The Courtland Street hotel shut down voluntarily after three guests who had recently visited or stayed there tested positive for the disease, which can cause a potentially serious lung infection. Another three had reported illness by the end of the week.
On Monday, three more cases were confirmed, another was found Wednesday and the state health department announced the 11th case Friday.
People who are older than 50, have medical conditions such as chronic obstructive pulmonary disease or diabetes, or have a history of smoking are the most likely to face dire effects. But no deaths have been reported, according to the state Department of Public Health.

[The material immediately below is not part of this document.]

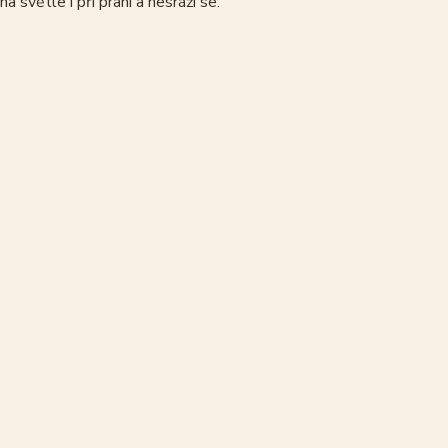
 světle i při praní a nesráží se.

Investigators have yet to determine whether the hotel is indeed the source of the outbreak. But, so far, the team is not conducting testing at any other location. Instead, it is looking for clues at the Sheraton, which hosted all of those who are ill, either as hotel guests or visitors, according to the state health department.
When testing hotels for Legionella bacteria, which cause Legionnaires’ disease, investigators typically begin in pools, hot tubs and water fountains, the most likely culprits of the bacterium, said Department spokeswoman Nancy Nydam. The investigation can expand well beyond those water sources, stretching in to the hotel’s water supply system, including the plumbing system, she said.
The Sheraton Atlanta announced on Friday it will remain closed at least until at least Aug. 11 and may remain closed for several weeks longer, depending on the test results and whether remediation is necessary.
Legionella bacteria are found naturally in freshwater environments, like lakes and streams, according to the Centers for Disease Control and Prevention. But, the agency says, it can become a health concern when it grows and multiplies in human-made building water systems.
The consultants hired by the hotel are working with epidemiologists and environmental health staff from the state health department and Fulton County Board of Health.
In Georgia, there have been close to 90 confirmed cases this year, according to the state Department of Public Health. Last year, there were 180 confirmed cases and nine suspected cases in the state. That’s up from 41 in 2008.
A variety of factors may be contributing to the increase, according to the CDC. More awareness of the disease could mean more reporting. But there’s also improved testing, and an aging population is more susceptible. Another factor could be more Legionella in the environment.
Officials stressed that the disease is not spread from person-to-person contact. The bacterium makes its way into the lungs of most people who become ill after they breathe in mist or steam infected with Legionella.
About one in 10 people who come down with Legionnaires’ disease will die due to complications from the illness, the CDC said.